Assignment: Return the exact lines from the one containing "Volkan Konak Parkı içerisinde konumlanan yeni" through the final line of the material below, with both ends kept.

Data provided:
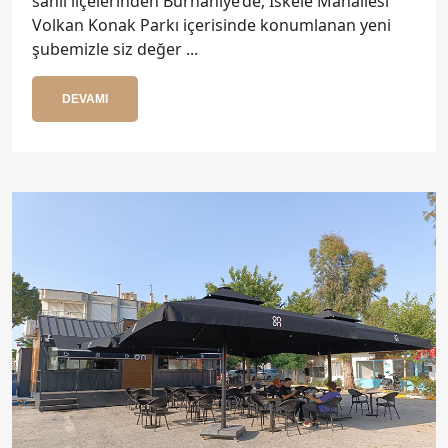
sahil ilçelerinden Burhaniye’de, İskele Mahallesi
Volkan Konak Parkı içerisinde konumlanan yeni
şubemizle siz değer ...
DEVAMI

Reply to the exercise:
Volkan Konak Parkı içerisinde konumlanan yeni
şubemizle siz değer ...
DEVAMI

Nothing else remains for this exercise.